- 1 bunch kale
- 1 tablespoon olive oil
- 3 garlic cloves, minced
- 2/3 cup water
- 1/4 teaspoon salt
- 1/8 teaspoon crushed red pepper flakes
- 1 tablespoon balsamic vinegar
- Trim kale, discarding the thick ribs and stems. Chop leaves. In a Dutch oven, saute kale leaves in oil until wilted. Add garlic; cook 1 minute longer.
- Stir in the water, salt and pepper flakes. Bring to a boil. Reduce heat; cover and simmer for 20-25 minutes or until kale is tender. Remove from the heat; stir in vinegar. Yield: 4 servings.
Reviews for Steamed Kale
"One of my favorite ways to eat kale. I first had this recipe at my grandmother's house as my introduction to kale and I've never looked back. I'm not a huge balsamic vinegar fan so I generally just use a splash of white vinegar instead.
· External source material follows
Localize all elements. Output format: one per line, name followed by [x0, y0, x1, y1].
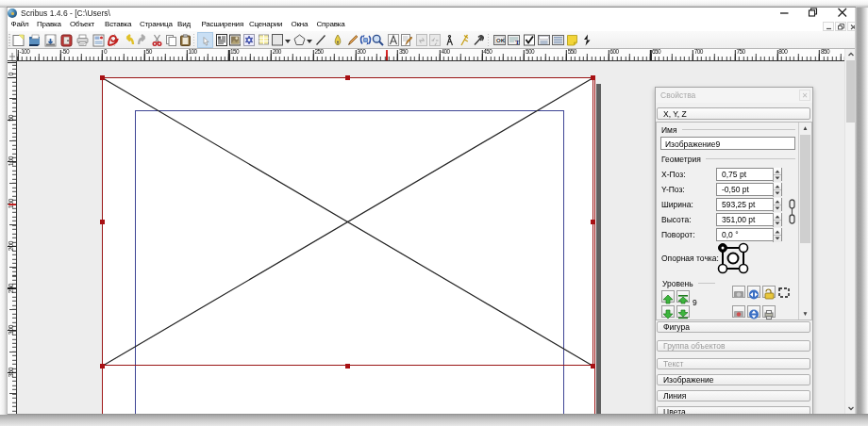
svg-text:OK: OK — [496, 38, 506, 43]
svg-text:T: T — [515, 39, 520, 46]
It's delicious!"
"Not my favourite flavours ever. A bit too bitter or pronounced a taste for my palette. I think the flavours of the kale and the vinegar together are a bit much. Maybe if I'd cooked this dish a little longer than the suggested time I would have liked it more."
"I just wanted a side veggie to serve with rice and a protein. I tasted it before I added the balsamic vinegar and it was good, however after I added the vinegar it tasted sour! Leave out the vinegar!"
"I've made this several times and each time it's a huge success! I like to splash mine with a raspberry vinegar at the end of cooking."
"I loved this! I added a little honey in the mix, just a drizzle based on what it was being topped with, but absolutely awesome. Thank you. :)"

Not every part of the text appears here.